You know what else is enormously unpopular with the general public, Stu Whiney and his constant stream of negative piss he calls sports journalism.   When has the general public weighed in on the issue of Event Center location?   The size a paid consultant is recommending would easily fit at that Cherapa site and there’s more access points in and out than there would be at the Arena site.   Parking?  Again, we’ve paid people to look at this and they have said there is plenty of existing parking within reasonable walking distance, and that wouldn’t include any more added by replacing the River ramp or what comes in next to the facility itself.   

 

Another enormously unpopular idea is moving Howard Wood field and adding an additional $10 million or so to rebuild it out on basically useless ground tucked in between the Airport and the Benson Road exit.   The School Board wants to spend $5 million to renovate it, so that option was obviously not their first choice.   

 

We could build the 12K seat Events Center downtown for $100 million, match the School Board’s $5 million and upgrade Howard Wood.  Put $15 million apiece into additional parking at or around the downtown site, and into renovating the Convention Center to incorporate the Arena and add sellable floor space.   Total price tag = $135 million which is $15 mil less than the new budget number.    You’d end up with 3 first class facilities, with two sets of naming rights to sell, that would suit the City’s needs for the next 50 years. The projects could be staggered in a way that you are using one while you are constructing the others so you would minimize lost Event revenue.   Plus, this is the only plan that would draw in another 400 or so new hotel rooms which will help solve that problem at the same time. 

 

Again, the best plan is the one that will offer the best payback on the investment.   All the others floating around right now will short change us for a generation. 

 

 

 

I decided to make Sy’s comment it’s own post;

Sy says:

I attended the meeting today (WED), they are stuck on the HWF/Arena site, but aren’t sure if we should build one be all end all Events Center or maybe look at two facilities. One for games/concerts and another for conventions/tradeshows/events.

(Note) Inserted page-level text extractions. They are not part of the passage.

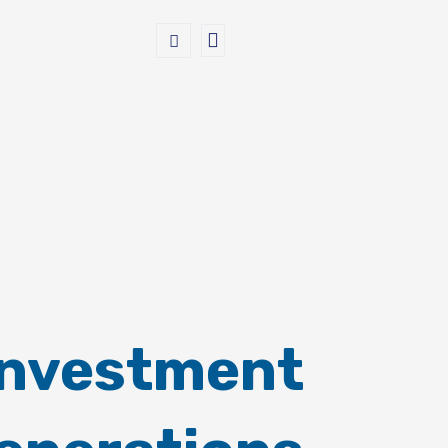
Investment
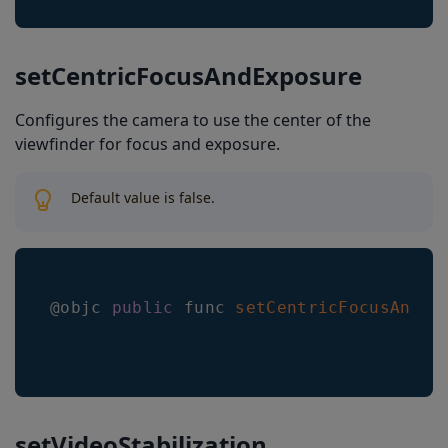
setCentricFocusAndExposure
Configures the camera to use the center of the
viewfinder for focus and exposure.
Default value is false.
@objc 
public
 func 
setCentricFocusAndEx
setVideoStabilization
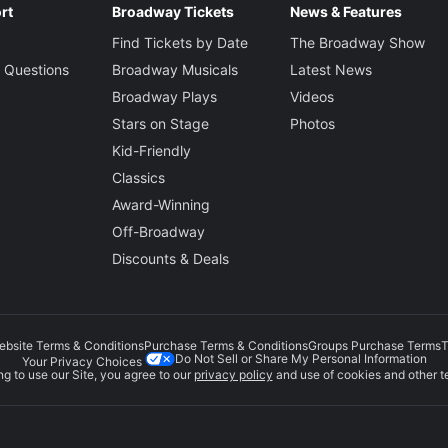
rt
Broadway Tickets
News & Features
Find Tickets by Date
The Broadway Show
 Questions
Broadway Musicals
Latest News
Broadway Plays
Videos
Stars on Stage
Photos
Kid-Friendly
Classics
Award-Winning
Off-Broadway
Discounts & Deals
ebsite Terms & Conditions
Purchase Terms & Conditions
Groups Purchase Terms
T
Do Not Sell or Share My Personal Information
Your Privacy Choices
g to use our Site, you agree to our
privacy policy
and use of cookies and other t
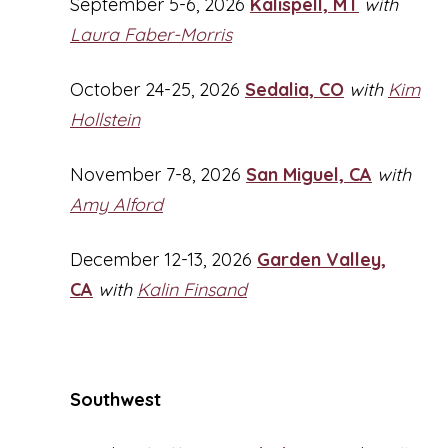
September 5-6, 2026
Kalispell, MT
with
Laura Faber-Morris
October 24-25, 2026
Sedalia, CO
with
Kim
Hollstein
November 7-8, 2026
San Miguel, CA
with
Amy Alford
December 12-13, 2026
Garden Valley,
CA
with
Kalin Finsand
Southwest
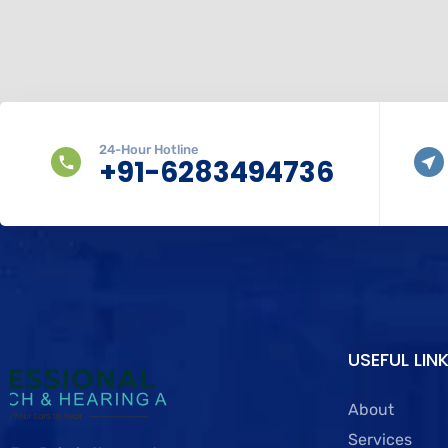
24-Hour Hotline
+91-6283494736
USEFUL LIN
About
Services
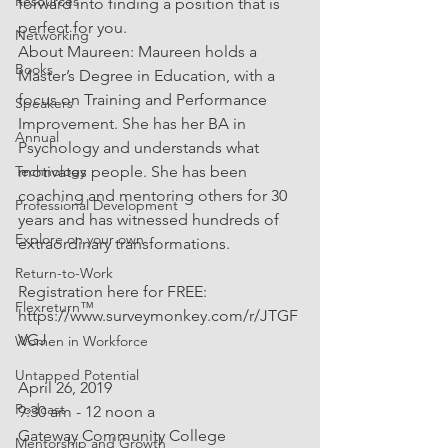
Resources
forward into finding a position that is 
perfect for you.
Networking
About Maureen: Maureen holds a 
Books
Master’s Degree in Education, with a 
focus on Training and Performance 
Speakers
Improvement. She has her BA in 
Annual
Psychology and understands what 
Technology
motivates people. She has been 
coaching and mentoring others for 30 
Professional Development
years and has witnessed hundreds of 
Explore on your own
extraordinary transformations.
Return-to-Work
Registration here for FREE: 
Flexreturn™
https://www.surveymonkey.com/r/JTGF
VGJ
Women in Workforce
Untapped Potential
April 26, 2019
Podcast
9:30 am - 12 noon a
Gateway Community College
Mentorship and Growth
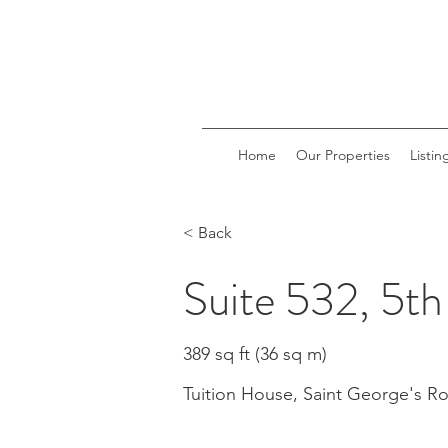
Home
Our Properties
Listin
< Back
Suite 532, 5th
389 sq ft (36 sq m)
Tuition House, Saint George's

Didn’t seem to occur to them that if we are talking two facilities, we should be talking two sites. They kept referring to an Arena vs. a Coliseum.

They want to figure out that question before they ask the Consultant to put together a pro-forma on whether or not the thing will fly.

They also were at the point of eliminating the idea of an indoor football venue, but didn’t want to make that call since the one major backer of that idea (I can only assume they meant Dykehouse) wasn’t in attendance.

I’ll give them credit, they are trying. But they can’t see the forest through the trees.

Some other points;

We are seriously behind the 8 ball on all phases, whether you are talking conventions, trade shows, concerts, games, etc. It’s amazing we draw what we draw. We lose or almost lose a ton of business due to lack or airline service. The person who usually signs the contract nearly craps him/herself when he looks at direct flights into SF vs. Omaha. We also lack the type & number of hotel rooms they want, the shopping & dining amenities they want, and the overall experience most of these people are accustomed too. It’s amazing we can book shit at all.

Also, they are taking their sweet time, but you can tell the sentiment of trying to please everyone is guiding the process. Again, the point of the Task Force should be to put together the best plan, whether or not it’s the most popular or it’s on the path of least resistance. They are going to put together a plan, then ask the consultant to give them the pro-forma to make it fly politically, which seems entirely bass-ackwards to me.